Ele deu um longo e esticado espreguiçamento. Sentiu os músculos repuxados.
Ergueu bem os braços forçando o tronco a se alongar. Depois, girou a cabeça de um lado para o outro. Olhou o pessoal compenetrado no serviço. Cada um com suas preocupações. Cada um com seus esquemas de vida. Com seus sentimentos nobres e angústias plebeias a espera do milagroso sábado.
Finalmente o sol se infiltrava pelas cortinas fechadas. O dia se fazia em seu esplendor dentro da prisão a qual, era obrigado permanecer. O bocejar quase contínuo inundou seus olhos de lágrimas que escorreu desimpedida de obstáculos.
Pensou no que escrever. Não tinha um fio condutor como ontem e anteontem. O que o ajudou foram à fluidez dos sonhos que ficaram martelando na mente. Hoje não sonhou, isto é, se sonhou não sabe, pois como dizem os médicos: o ser humano sonha a noite inteira.
Correu os dedos pelo teclado preto. Percebeu a força das palavras. Cutucavam a pele num processo doloroso desenfreando movimentos rápidos para os lados e para cima e para baixo. O vazio desencadeava outros vazios que se chocavam um com outro tolhendo a criatividade. A inspiração tornava-se ofegante onde as palavras balbuciadas eram constantemente escritas e reescritas.

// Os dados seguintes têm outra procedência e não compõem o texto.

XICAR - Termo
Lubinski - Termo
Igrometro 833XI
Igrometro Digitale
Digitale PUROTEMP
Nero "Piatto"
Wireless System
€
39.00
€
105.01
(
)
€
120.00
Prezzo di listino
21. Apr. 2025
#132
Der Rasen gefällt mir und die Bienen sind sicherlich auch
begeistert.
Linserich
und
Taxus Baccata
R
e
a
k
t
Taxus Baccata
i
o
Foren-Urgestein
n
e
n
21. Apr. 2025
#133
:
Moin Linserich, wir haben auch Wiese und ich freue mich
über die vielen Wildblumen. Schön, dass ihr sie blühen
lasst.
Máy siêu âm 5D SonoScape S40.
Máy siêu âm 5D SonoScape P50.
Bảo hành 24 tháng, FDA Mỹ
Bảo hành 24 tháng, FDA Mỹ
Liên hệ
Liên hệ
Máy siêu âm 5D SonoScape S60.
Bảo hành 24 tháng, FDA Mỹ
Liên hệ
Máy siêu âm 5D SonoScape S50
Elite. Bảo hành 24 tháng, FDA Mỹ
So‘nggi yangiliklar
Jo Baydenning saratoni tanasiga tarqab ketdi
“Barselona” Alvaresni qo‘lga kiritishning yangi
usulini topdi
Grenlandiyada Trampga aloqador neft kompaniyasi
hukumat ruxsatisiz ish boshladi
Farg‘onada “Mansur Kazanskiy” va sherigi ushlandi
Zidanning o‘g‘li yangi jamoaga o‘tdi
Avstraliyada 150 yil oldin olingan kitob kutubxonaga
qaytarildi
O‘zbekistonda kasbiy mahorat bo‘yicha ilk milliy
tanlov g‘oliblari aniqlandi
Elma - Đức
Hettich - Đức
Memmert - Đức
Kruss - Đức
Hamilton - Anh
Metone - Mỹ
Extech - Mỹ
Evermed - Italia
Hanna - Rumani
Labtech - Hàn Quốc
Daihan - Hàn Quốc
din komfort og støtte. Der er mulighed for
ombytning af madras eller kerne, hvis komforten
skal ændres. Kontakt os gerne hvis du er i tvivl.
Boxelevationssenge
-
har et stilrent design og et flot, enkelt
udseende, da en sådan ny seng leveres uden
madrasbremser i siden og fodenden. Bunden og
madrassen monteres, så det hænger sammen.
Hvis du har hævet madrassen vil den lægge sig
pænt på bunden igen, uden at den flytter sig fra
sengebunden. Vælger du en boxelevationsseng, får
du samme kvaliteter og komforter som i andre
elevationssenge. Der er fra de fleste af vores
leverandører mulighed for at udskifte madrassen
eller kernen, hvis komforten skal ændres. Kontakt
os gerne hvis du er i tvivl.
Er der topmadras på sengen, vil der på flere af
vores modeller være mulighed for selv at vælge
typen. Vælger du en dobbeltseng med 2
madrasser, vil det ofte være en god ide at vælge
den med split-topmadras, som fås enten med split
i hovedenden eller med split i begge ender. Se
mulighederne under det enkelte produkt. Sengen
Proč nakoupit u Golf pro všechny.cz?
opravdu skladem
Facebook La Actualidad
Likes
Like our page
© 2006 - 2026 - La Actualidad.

Abriu a garrafa tomou um bom gole de café. O gosto adocicado caiu no estomago refazendo com que o sistema tomasse as providencias devidas. Ficou a escuta por momentos, com os olhos pregados no horizonte da parede a sua frente. No branco sujo havia uma mancha mais saliente do que as demais. Não conseguia tirar os olhos dela. Parecia que formava um rosto, depois se alongava numa flor com proporções surrealistas, terminando por voltar a ser um rosto. Assim ficou por minutos que lhe valeram horas. Ao perceber a divagação o sol se escondia por traz das persianas. Olhou o relógio. Fechou os programas salvando os arquivos. Guardou os papéis. Deu uma ordem na mesa. Desligou o computador. Saiu para a liberdade de poucas horas. Liberdade de engano, de falsificação. Não podia fazer o que bem entendesse. Vamos dizer. Cumpriu com uma obrigação, agora teria que cumprir outra chegando a casa para que a engrenagem matrimonial funcionasse dentro da podre burguesia. Como sempre, ao chegar não encontrou ninguém. Fechou a porta, passou a chave e desapareceu envolto nos pensamentos.
Lá fora o sol lambeu a porta da imensidão onde a fantasia se realizava a cada findar de um novo dia.